Justice

Ouverture du procès de Seif el-Islam et de proches de Kadhafi à Tripoli

| Par Jeune Afrique
Seif al-Islam, fils de l'ancien dictateur Mouammar Kaddafi, au tribunal de Zenten, le 2 mai 2013.

Seif al-Islam, fils de l'ancien dictateur Mouammar Kaddafi, au tribunal de Zenten, le 2 mai 2013. © AFP

Le fils de Mouammar Kadhafi, Seif el-Islam, et plusieurs de ses proches collaborateurs, comme Abdallah Senoussi ou Al-Baghdadi al-Mahmoudi, sont appelés à comparaître ce jeudi à Tripoli, dans le cadre d’une affaire liée à la répression de la révolte de 2011.

Mis à jour à 11h45.

Les piliers de l’ex-régime de Mouammar Kadhafi se retrouveront, jeudi 19 septembre, dans le box des accusés d’un tribunal de Tripoli, dont le lieu était tenu secret jusqu’à la mi-journée. Seif el-Islam, fils de l’ancien Guide, l’ex-chef de renseignements Abdallah Senoussi ou encore l’ancien Premier ministre al-Baghdadi al-Mahmoudi sont parmi les quelque 30 personnes impliquées dans cette affaire qui devrait déboucher sur le procès le plus important dans l’histoire du pays.

Au moins 11 chef d’accusations ont été retenus contre ces responsables, dont assassinats, pillage et sabotage, actes portant atteinte à l’union nationale, trafic de drogue, complicité dans l’incitation au viol, d’enlèvement et dilapidation des deniers publics. La chambre d’accusation a le pouvoir de rejeter les accusations, de les accepter ou de demander des compléments d’enquête. Ce processus pourrait prendre de un à plusieurs mois.
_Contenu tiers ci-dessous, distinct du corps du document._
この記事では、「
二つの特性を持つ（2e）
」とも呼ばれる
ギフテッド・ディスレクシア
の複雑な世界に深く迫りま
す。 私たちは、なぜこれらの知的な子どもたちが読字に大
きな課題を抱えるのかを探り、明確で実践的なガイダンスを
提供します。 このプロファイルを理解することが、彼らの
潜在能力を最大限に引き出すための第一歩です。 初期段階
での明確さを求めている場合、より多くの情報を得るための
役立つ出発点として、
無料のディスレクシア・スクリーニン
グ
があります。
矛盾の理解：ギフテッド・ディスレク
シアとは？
L’incertitude demeure encore sur le transfert à Tripoli de Seif el-Islam, détenu à Zenten (ouest) par des ex-rebelles depuis son arrestation dans le sud du pays en novembre 2011. Le procureur général libyen a annoncé mercredi soir avoir ordonné son transfert. "Nous avons adressé un ordre de transfert aux établissements pénitenciers concernés pour nous transférer les personnes impliquées dans l’affaire N°630, y compris Seif el-Islam", a déclaré Abdelkader Radouane lors d’un point presse. "Jusqu’à maintenant il n’y a pas d’obstacles à son transfert", a-t-il ajouté.
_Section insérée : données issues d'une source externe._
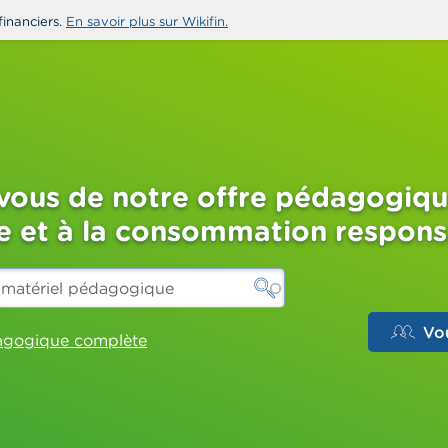
financiers.
En savoir plus sur Wikifin.
-vous de notre offre pédagogiqu
re et à la consommation respon
Vo
dagogique complète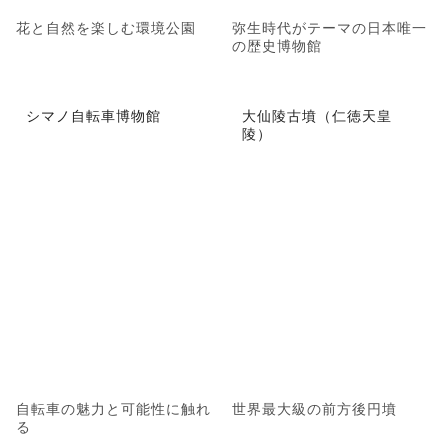
花と自然を楽しむ環境公園
弥生時代がテーマの日本唯一
の歴史博物館
シマノ自転車博物館
大仙陵古墳（仁徳天皇
陵）
自転車の魅力と可能性に触れ
世界最大級の前方後円墳
る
Doutes sur la présence de Seif el-Islam

Seif al-Islam, successeur officieux de son père, également accusé d’avoir porté atteinte à la sécurité nationale, a comparu jeudi matin devant un tribunal de Zenten (ouest). "Seif el-Islam Kadhafi a comparu devant le tribunal pénal de Zenten qui a décidé d’ajourner l’audience au 12 décembre pour permettre la présence d’autres accusés", a indiqué un avocat sur place.
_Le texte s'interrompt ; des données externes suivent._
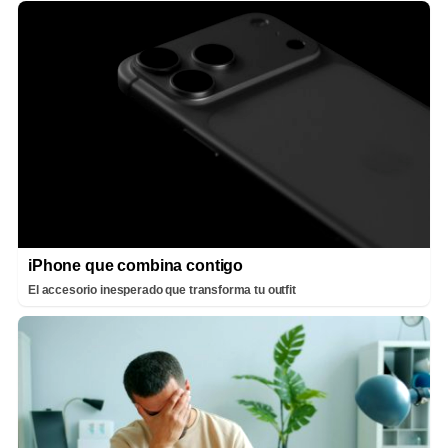
iPhone que combina contigo
El accesorio inesperado que transforma tu outfit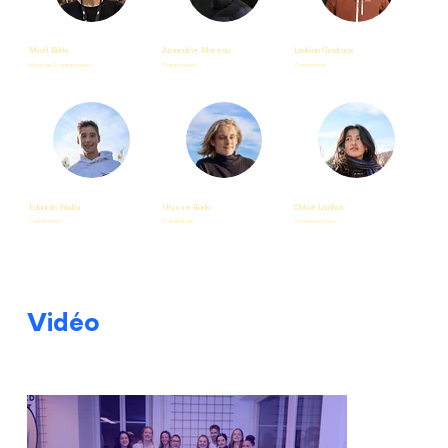
Maël Bürki
Amandine Moreau
Loukian Gindraux
Montage & organisation
Organisation
Cameraman
Edoardo Sibilia
Ulysse Bürki
Chloé Loichot
Cameraman
Cameraman
Camerawoman
Vidéo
Selon une source proche du dossier, des négociations ont eu lieu mercredi concernant l’éventuel transfert de Seif el-Islam pour quelques heures à Tripoli. "Ceci dépendra notamment des conditions de sécurité", a indiqué cette source sous couvert de l’anonymat.

En tout, 40 000 documents et 4 000 pages d’interrogatoires devraient être soumis jeudi à la chambre d’accusation du tribunal. La chambre doit se réunir en présence des accusés, de leurs avocats, et des familles des victimes qui se sont constitués partie civile, a précisé le bureau du procureur général. L’audience sera fermée au public et à la presse, conformément à la loi libyenne.

Recherchés par la CPI

Cette procédure judiciaire est vue par certains observateurs étrangers comme un acte de défiance de Tripoli à l’égard de la Cour pénale internationale (CPI). Seif el-Islam et Abdallahh Senoussi font en effet l’objet de mandats d’arrêt internationaux de la CPI, qui les soupçonne de crimes contre l’humanité lors de la répression de la révolte populaire de 2011.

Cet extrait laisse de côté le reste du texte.